> _Exercise prompt_:
A single number is required: how many lines in the records below contain "Ajay".
++++ Excerpted data ++++
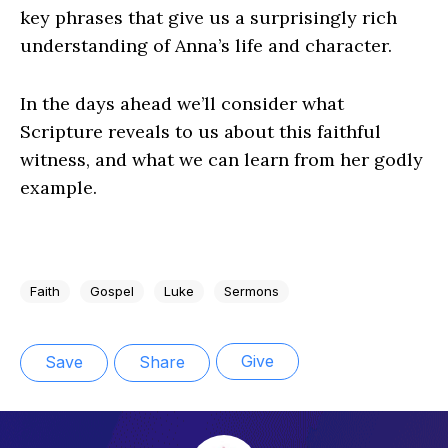
key phrases that give us a surprisingly rich
understanding of Anna’s life and character.
In the days ahead we’ll consider what
Scripture reveals to us about this faithful
witness, and what we can learn from her godly
example.
Faith
Gospel
Luke
Sermons
Give
Save
Share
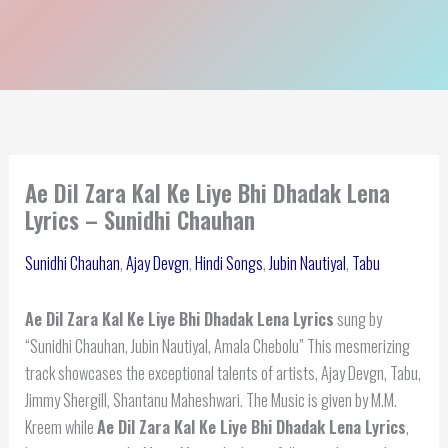
Ae Dil Zara Kal Ke Liye Bhi Dhadak Lena
Lyrics – Sunidhi Chauhan
Sunidhi Chauhan
,
Ajay Devgn
,
Hindi Songs
,
Jubin Nautiyal
,
Tabu
Ae Dil Zara Kal Ke Liye Bhi Dhadak Lena Lyrics
sung by
“Sunidhi Chauhan, Jubin Nautiyal, Amala Chebolu” This mesmerizing
track showcases the exceptional talents of artists, Ajay Devgn, Tabu,
Jimmy Shergill, Shantanu Maheshwari. The Music is given by M.M.
Kreem while
Ae Dil Zara Kal Ke Liye Bhi Dhadak Lena Lyrics
,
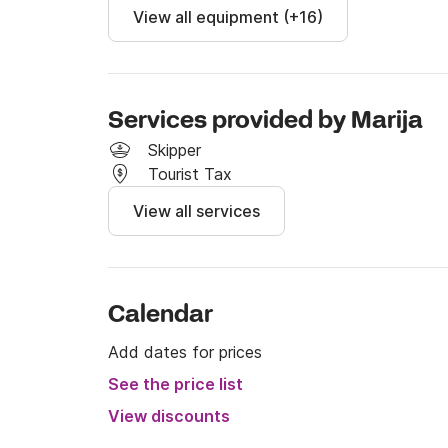
View all equipment (+16)
Services provided by Marija
Skipper
Tourist Tax
View all services
Calendar
Add dates for prices
See the price list
View discounts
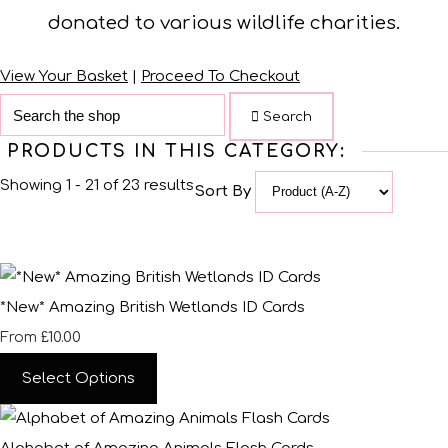
donated to various wildlife charities.
View Your Basket
|
Proceed To Checkout
Search
PRODUCTS IN THIS CATEGORY:
Showing 1 - 21 of 23 results
Sort By
*New* Amazing British Wetlands ID Cards
£10.00
From
Select Options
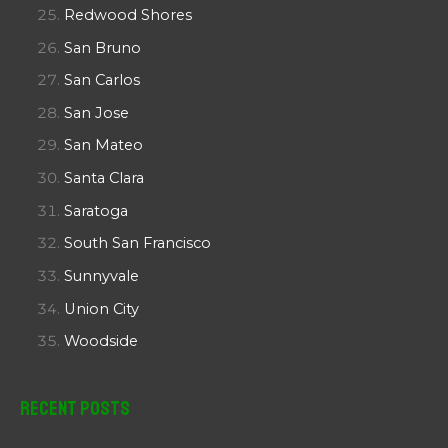
Redwood Shores
San Bruno
San Carlos
San Jose
San Mateo
Santa Clara
Saratoga
South San Francisco
Sunnyvale
Union City
Woodside
Recent Posts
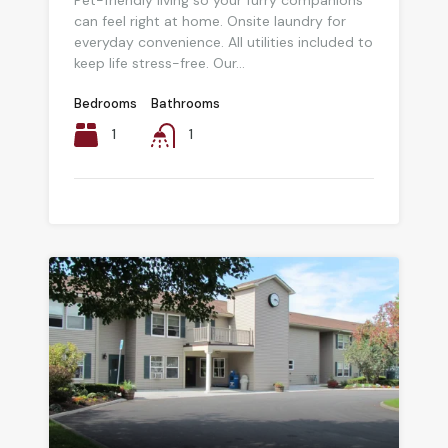
Pet-friendly living so your furry companions
can feel right at home. Onsite laundry for
everyday convenience. All utilities included to
keep life stress-free. Our...
Bedrooms
Bathrooms
1
1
++++
> _Reply to the exercise_:
2